- [Directions]: Every record must be output verbatim in the reply.

Saved entries:
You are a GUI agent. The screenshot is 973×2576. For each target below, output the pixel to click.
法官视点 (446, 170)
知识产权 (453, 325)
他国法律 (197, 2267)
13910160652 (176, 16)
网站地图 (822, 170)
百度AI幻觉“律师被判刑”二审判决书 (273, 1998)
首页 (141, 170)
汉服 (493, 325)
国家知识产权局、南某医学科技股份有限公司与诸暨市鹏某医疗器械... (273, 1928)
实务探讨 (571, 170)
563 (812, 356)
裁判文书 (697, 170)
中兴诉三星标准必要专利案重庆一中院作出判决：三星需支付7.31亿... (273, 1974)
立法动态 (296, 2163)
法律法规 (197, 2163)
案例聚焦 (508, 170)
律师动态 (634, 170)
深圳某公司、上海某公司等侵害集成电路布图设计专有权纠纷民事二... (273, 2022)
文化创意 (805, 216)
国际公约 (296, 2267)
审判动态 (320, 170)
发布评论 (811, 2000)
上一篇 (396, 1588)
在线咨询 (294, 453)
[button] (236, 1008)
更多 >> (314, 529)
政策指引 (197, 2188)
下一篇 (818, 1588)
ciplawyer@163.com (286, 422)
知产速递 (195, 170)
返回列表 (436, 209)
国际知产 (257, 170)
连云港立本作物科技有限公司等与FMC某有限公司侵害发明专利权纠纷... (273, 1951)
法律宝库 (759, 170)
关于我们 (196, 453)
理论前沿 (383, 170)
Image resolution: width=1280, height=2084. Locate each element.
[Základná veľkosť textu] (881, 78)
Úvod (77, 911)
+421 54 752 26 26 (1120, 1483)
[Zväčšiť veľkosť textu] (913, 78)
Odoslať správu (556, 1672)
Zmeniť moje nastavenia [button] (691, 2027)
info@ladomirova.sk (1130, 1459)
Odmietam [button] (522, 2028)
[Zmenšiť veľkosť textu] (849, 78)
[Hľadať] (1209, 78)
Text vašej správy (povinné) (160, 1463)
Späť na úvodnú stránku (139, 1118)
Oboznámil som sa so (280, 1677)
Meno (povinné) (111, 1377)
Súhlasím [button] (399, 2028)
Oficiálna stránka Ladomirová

- [Output for this exercise]:
You are a GUI agent. The screenshot is 973×2576. For each target below, output the pixel to click.
法官视点 (446, 170)
知识产权 (453, 325)
他国法律 (197, 2267)
13910160652 (176, 16)
网站地图 (822, 170)
百度AI幻觉“律师被判刑”二审判决书 (273, 1998)
首页 (141, 170)
汉服 (493, 325)
国家知识产权局、南某医学科技股份有限公司与诸暨市鹏某医疗器械... (273, 1928)
实务探讨 (571, 170)
563 (812, 356)
裁判文书 (697, 170)
中兴诉三星标准必要专利案重庆一中院作出判决：三星需支付7.31亿... (273, 1974)
立法动态 (296, 2163)
法律法规 (197, 2163)
案例聚焦 (508, 170)
律师动态 (634, 170)
深圳某公司、上海某公司等侵害集成电路布图设计专有权纠纷民事二... (273, 2022)
文化创意 (805, 216)
国际公约 (296, 2267)
审判动态 (320, 170)
发布评论 (811, 2000)
上一篇 (396, 1588)
在线咨询 (294, 453)
[button] (236, 1008)
更多 >> (314, 529)
政策指引 (197, 2188)
下一篇 (818, 1588)
ciplawyer@163.com (286, 422)
知产速递 (195, 170)
返回列表 (436, 209)
国际知产 (257, 170)
连云港立本作物科技有限公司等与FMC某有限公司侵害发明专利权纠纷... (273, 1951)
法律宝库 (759, 170)
关于我们 (196, 453)
理论前沿 (383, 170)
Image resolution: width=1280, height=2084. Locate each element.
[Základná veľkosť textu] (881, 78)
Úvod (77, 911)
+421 54 752 26 26 (1120, 1483)
[Zväčšiť veľkosť textu] (913, 78)
Odoslať správu (556, 1672)
Zmeniť moje nastavenia [button] (691, 2027)
info@ladomirova.sk (1130, 1459)
Odmietam [button] (522, 2028)
[Zmenšiť veľkosť textu] (849, 78)
[Hľadať] (1209, 78)
Text vašej správy (povinné) (160, 1463)
Späť na úvodnú stránku (139, 1118)
Oboznámil som sa so (280, 1677)
Meno (povinné) (111, 1377)
Súhlasím [button] (399, 2028)
Oficiálna stránka Ladomirová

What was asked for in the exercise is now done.